Even Pope Francis recognizes this important event in the Chinese community. “I send them my cordial greetings, wishing them in particular to be places of education in the virtues of welcome, wisdom, respect for each person and harmony with creation,” he said at the end of his General Audience. The Holy Pontiff also encouraged people to “pray also for peace, dialogue and solidarity among nations: gifts which are so necessary in the world today.”
Chinese New Year is steeped in traditions meant to attract good health, prosperity, peace, and love. Observing these traditions certainly wouldn’t hurt, but don’t rely on them lock, stock, and barrel to change your life. Prayer, faith, and taking action to achieve what you want are still the way to go.
Wear new clothes
What better way to welcome the New Year than with a new ensemble? Shelve your blacks, whites, and grays for a bright and cheerful color. Red is an obvious choice: among the Chinese, it symbolizes luck, happiness, and love.

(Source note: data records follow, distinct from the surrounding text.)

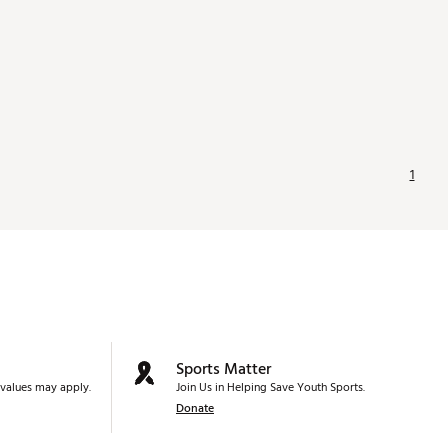
1
Sports Matter
values may apply.
Join Us in Helping Save Youth Sports.
Donate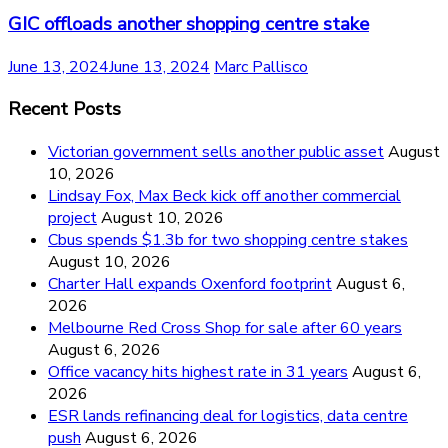
GIC offloads another shopping centre stake
June 13, 2024
June 13, 2024
Marc Pallisco
Recent Posts
Victorian government sells another public asset
August
10, 2026
Lindsay Fox, Max Beck kick off another commercial
project
August 10, 2026
Cbus spends $1.3b for two shopping centre stakes
August 10, 2026
Charter Hall expands Oxenford footprint
August 6,
2026
Melbourne Red Cross Shop for sale after 60 years
August 6, 2026
Office vacancy hits highest rate in 31 years
August 6,
2026
ESR lands refinancing deal for logistics, data centre
push
August 6, 2026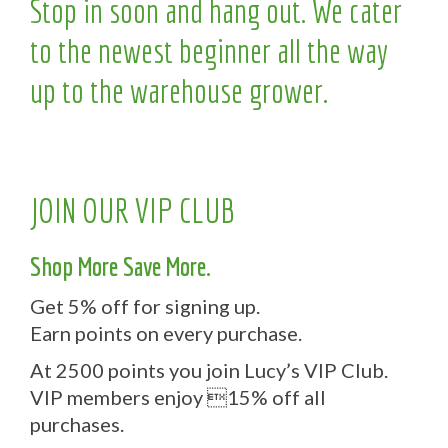
Stop in soon and hang out. We cater
to the newest beginner all the way
up to the warehouse grower.
JOIN OUR VIP CLUB
Shop More Save More.
Get 5% off for signing up.
Earn points on every purchase.
At 2500 points you join Lucy’s VIP Club.
VIP members enjoy 15% off all
purchases.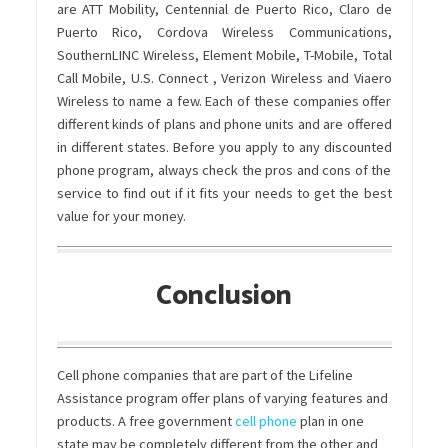
are ATT Mobility, Centennial de Puerto Rico, Claro de
Puerto Rico, Cordova Wireless Communications,
SouthernLINC Wireless, Element Mobile, T-Mobile, Total
Call Mobile, U.S. Connect , Verizon Wireless and Viaero
Wireless to name a few. Each of these companies offer
different kinds of plans and phone units and are offered
in different states. Before you apply to any discounted
phone program, always check the pros and cons of the
service to find out if it fits your needs to get the best
value for your money.
Conclusion
Cell phone companies that are part of the Lifeline
Assistance program offer plans of varying features and
products. A free government
cell phone
plan in one
state may be completely different from the other and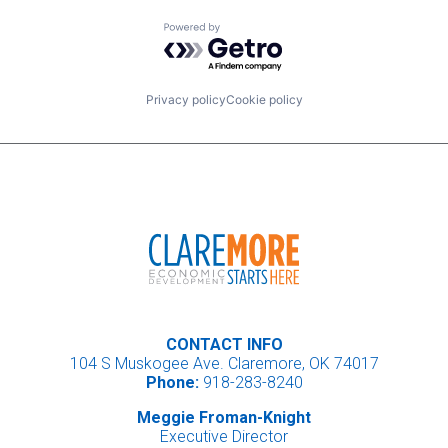
Powered by Getro.com
Privacy policy
Cookie policy
CONTACT INFO
104 S Muskogee Ave. Claremore, OK 74017
Phone:
918-283-8240
Meggie Froman-Knight
Executive Director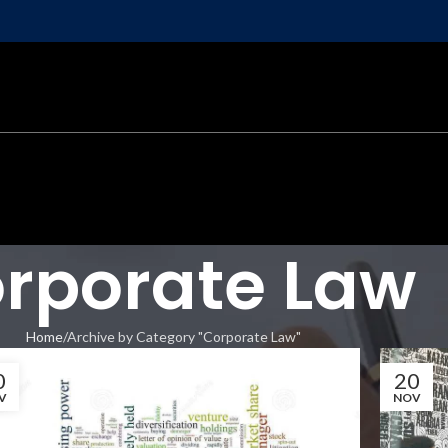
rporate Law
Home
Archive by Category "Corporate Law"
0
20
V
NOV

Gather a bowl of round fruits
Round fruit are in demand come the New Year for good reason: they’re symbols of wealth and prosperity. Prepare a bowl filled with oranges, grapes, apples, and other round fruit. Besides representing luck, they’re also good to eat!
Feast on Chinese cuisine
Invite family and friends to a lunch or dinner of Chinese goodies. Chinese dishes, while delicious, also come with symbols perfect for the New Year. Noodles, especially long ones, are neither cut nor chewed; rather, they’re slurped to ensure long life. Steamed fish, whose Chinese name sounds like “extra” or “surplus,” means you’ll be having an abundance of food (and wealth) through the year. And sticky food like glutinous rice cakes, it’s believed, makes families “stick” together.
Share your blessings
The practice of giving money in red envelopes (am pao, as we know it) to close members of your family symbolizes good wishes to the recipients. When giving them, place new bills (instead of old ones) inside the envelopes. When receiving them, use both hands to accept the envelope, say “thank you,” and do not open the envelope in front of the giver.